Mais au-delà de cette riposte tactique et de leur exigence de « l’arrêt immédiat » de cette politique de « délit statistique », les centrales se veulent force de propositions. La CSMF demande la suppression de « la possibilité de prescription d’un arrêt de travail par des plateformes de téléconsultation où le patient est de fait inconnu du médecin » et la possibilité de « permettre des arrêts de travail courts et non indemnisés en auto-déclaration » par le patient.

Une idée que le syndicat de jeunes médecins Reagjir avait déjà proposée et qui n’a pas été retenue à ce jour. Si, en matière d’IJ, les plateformes de téléconsultation sont également dans le viseur de MG France, sa présidente, la Dr Giannotti, alerte dans une lettre ouverte à la population, sur un danger plus structurel pour la santé des Français. « Que l’on ne se méprenne pas, si seuls 2 % des médecins seront in fine sanctionnés, contrôler 30 % (des généralistes), aura des incidences sur les prescriptions des 28 % restants », alerte-t-elle. En clair, consciemment ou non, tous risquent d'être entravés sur leurs prescriptions d’IJ, au détriment de la santé d’une population qui présente des signes croissants de mal-être, « au point que l’Uncam commentait la lettre de cadrage de la convention médicale en rappelant la part croissante des consultations pour souffrance psychique en médecine générale », tacle Agnès Giannotti.

« Les 10 % d’arrêts maladie supplémentaires détectés par la caisse alertaient-ils sur un problème de santé publique ? », s’interroge aussi la Dr Sophie Bauer, présidente du SML. Qui suggère à la Cnam, « avant de tirer sur les médecins », de se rapprocher de statisticiens en santé. Sa centrale vient de demander à Santé Publique France (SPF) d’enquêter sur les pathologies ayant entraîné une augmentation des arrêts ainsi qu’une augmentation des décès depuis la crise Covid.

Arrêts de complaisance ou problème de santé publique ?

Dans ce contexte, la 6e édition du baromètre de l’absentéisme du cabinet Workplace Options réalisée par BVA et publiée ce jour apporte pour partie de l’eau au moulin des syndicats de médecins. Réalisée auprès de 1 500 salariés d’entreprises et auprès d’un échantillon représentatif de 303 DRH, l’enquête* inclut des chiffres de 2023. Premier enseignement, les enquêteurs relèvent que « hors maladies ordinaires, les problématiques mentales représentent désormais la première cause d’arrêt (31 %) » –dont la moitié liés directement au travail. Une évolution aussi constatée par les DRH. 81 % d’entre eux (contre 34 % en 2019) déclarent voir des arrêts pour des motifs de conflit ou d’épuisement professionnel sur le lieu du travail.
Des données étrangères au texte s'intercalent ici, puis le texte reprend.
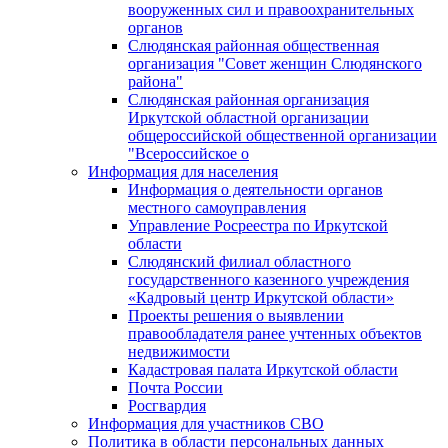
вооруженных сил и правоохранительных
органов
Слюдянская районная общественная
организация "Совет женщин Слюдянского
района"
Слюдянская районная организация
Иркутской областной организации
общероссийской общественной организации
"Всероссийское о
Информация для населения
Информация о деятельности органов
местного самоуправления
Управление Росреестра по Иркутской
области
Слюдянский филиал областного
государственного казенного учреждения
«Кадровый центр Иркутской области»
Проекты решения о выявлении
правообладателя ранее учтенных объектов
недвижимости
Кадастровая палата Иркутской области
Почта России
Росгвардия
Информация для участников СВО
Политика в области персональных данных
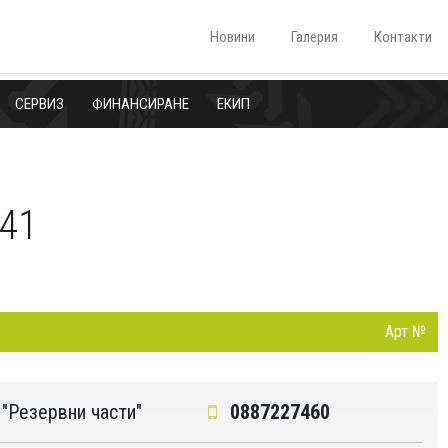
Новини
Галерия
Контакти
СЕРВИЗ
ФИНАНСИРАНЕ
ЕКИП
41
Арт №
"Резервни части"
0887227460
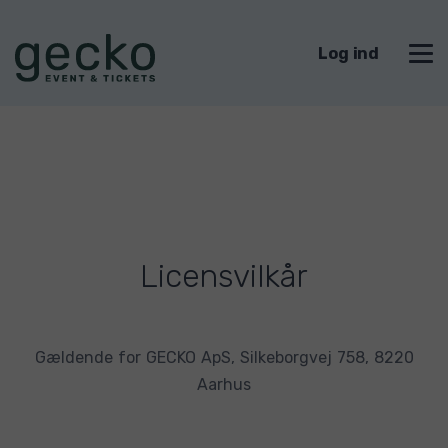
Log ind
Licensvilkår
Gældende for GECKO ApS, Silkeborgvej 758, 8220
Aarhus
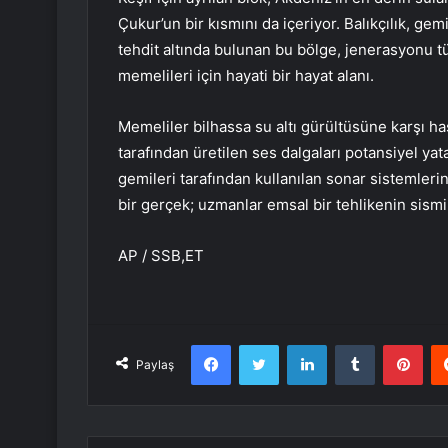
Çukur’un bir kısmını da içeriyor. Balıkçılık, gem
tehdit altında bulunan bu bölge, jenerasyonu 
memelileri için hayati bir hayat alanı.
Memeliler bilhassa su altı gürültüsüne karşı has
tarafından üretilen ses dalgaları potansiyel yat
gemileri tarafından kullanılan sonar sistemlerin
bir gerçek; uzmanlar emsal bir tehlikenin sism
AP / SSB,ET
Facebook
Twitter
LinkedIn
Tumblr
Pint
Paylaş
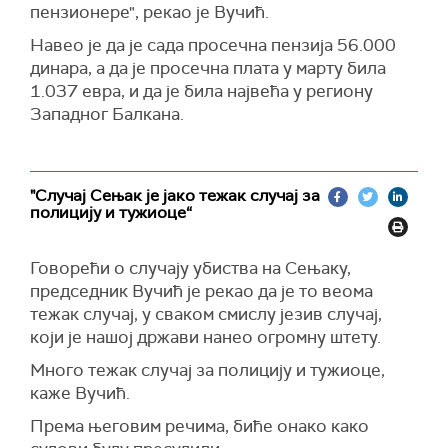
пензионере", рекао је Вучић.
Навео је да је сада просечна пензија 56.000
динара, а да је просечна плата у марту била
1.037 евра, и да је била највећа у региону
Западног Балкана.
"Случај Сењак је јако тежак случај за
полицију и тужиоце“
Говорећи о случају убиства на Сењаку,
председник Вучић је рекао да је то веома
тежак случај, у сваком смислу језив случај,
који је нашој држави нанео огромну штету.
Много тежак случај за полицију и тужиоце,
каже Вучић.
Према његовим речима, биће онако како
Un état des lieux d’autant plus inquiétant que 47 % des salariés déclarent avoir continué à travailler alors que leur état de santé… nécessitait un arrêt. « Face à une difficulté nécessitant un arrêt maladie, 58 % des salariés ne le posent pas, 32 % se rendent à leur travail, 10 % posent un congé (CP ou RTT) mais surtout désormais, 16 % travaillent en télétravail », souligne l’étude.

À l’arrivée, 39 % des salariés ont connu « au moins un arrêt de travail entre mai 2022 et mai 2023 ». Au total, les DRH interrogés évaluent le coût de ces arrêts maladie « à 18 % de la masse salariale ». Mais une majorité d’entre eux estiment aussi que 22 % des arrêts maladie ne sont pas justifiés par des raisons médicales. En miroir, la CSMF suggère, quant à elle, de « responsabiliser les entreprises dont le nombre d'arrêts de travail est hors normes en référence à un même secteur d'activité ».

*Méthodologie : Enquête réalisée par BVA people Consulting pour Workplace options par internet, du 5 au 16 mai 2023 auprès de 1 500 salariés d'entreprises de plus de 50 salariés d'entreprises de plus de 50 salariés et auprès d'un échantillon représentatif de 303 DRH. La représentativité a été assurée par la méthode des quotas.